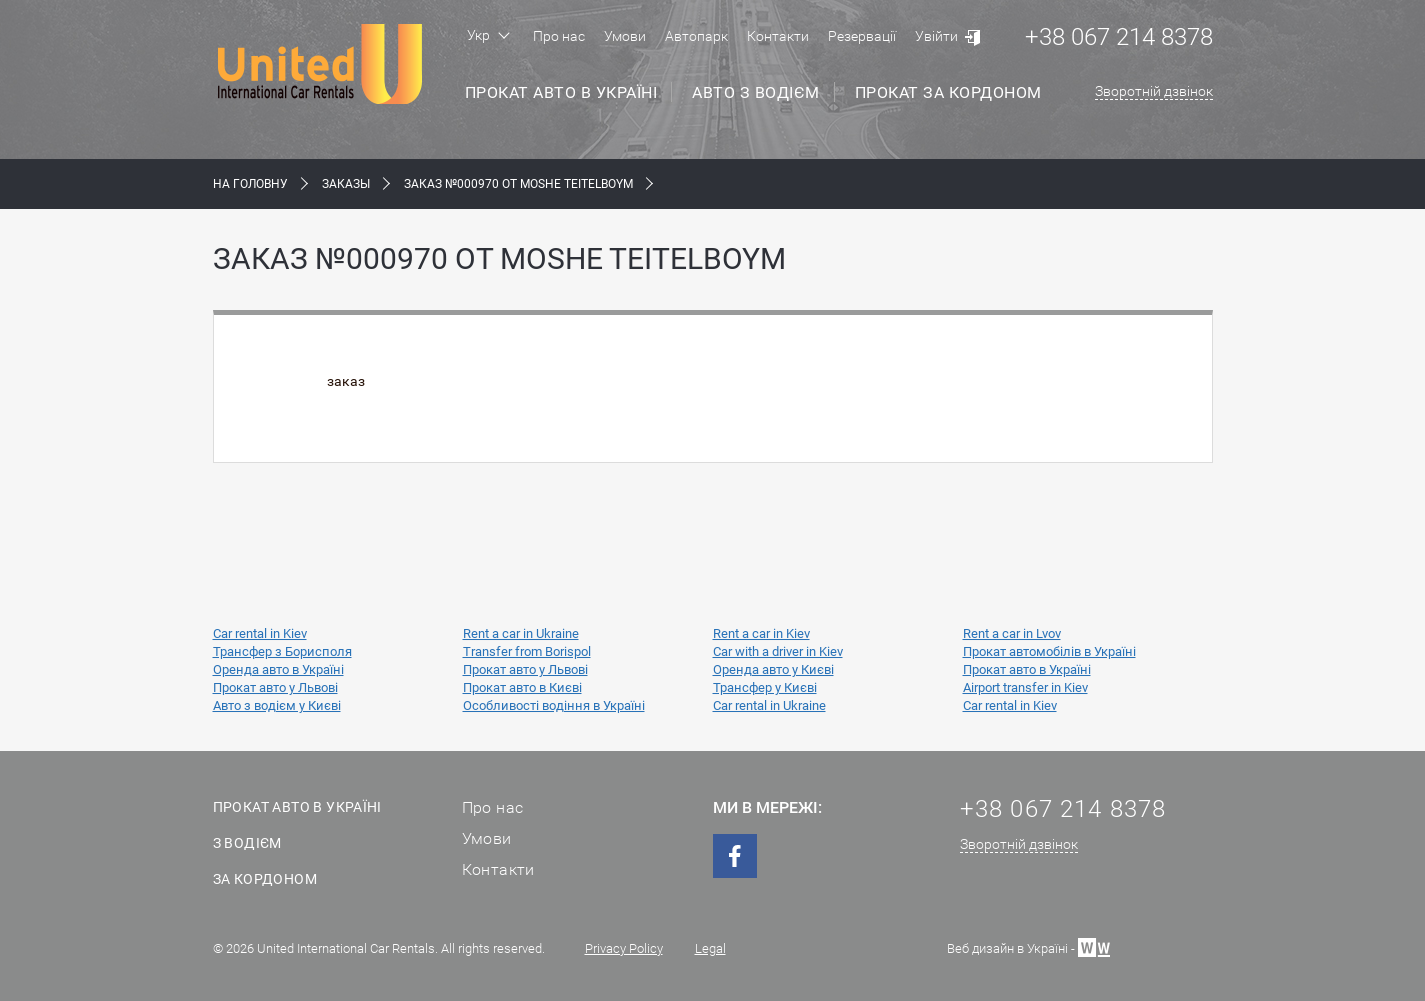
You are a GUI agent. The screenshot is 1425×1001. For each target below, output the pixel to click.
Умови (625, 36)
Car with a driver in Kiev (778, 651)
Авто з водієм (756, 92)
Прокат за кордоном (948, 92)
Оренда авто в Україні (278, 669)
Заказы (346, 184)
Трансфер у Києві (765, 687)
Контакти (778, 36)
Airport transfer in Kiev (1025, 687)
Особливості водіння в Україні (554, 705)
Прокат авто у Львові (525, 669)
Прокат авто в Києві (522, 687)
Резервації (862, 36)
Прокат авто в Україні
____
__Aim of the exercise__
Whenever a line above contains "Києві", copy that line.

__Answer to the problem__
Трансфер у Києві (765, 687)
Прокат авто в Києві (522, 687)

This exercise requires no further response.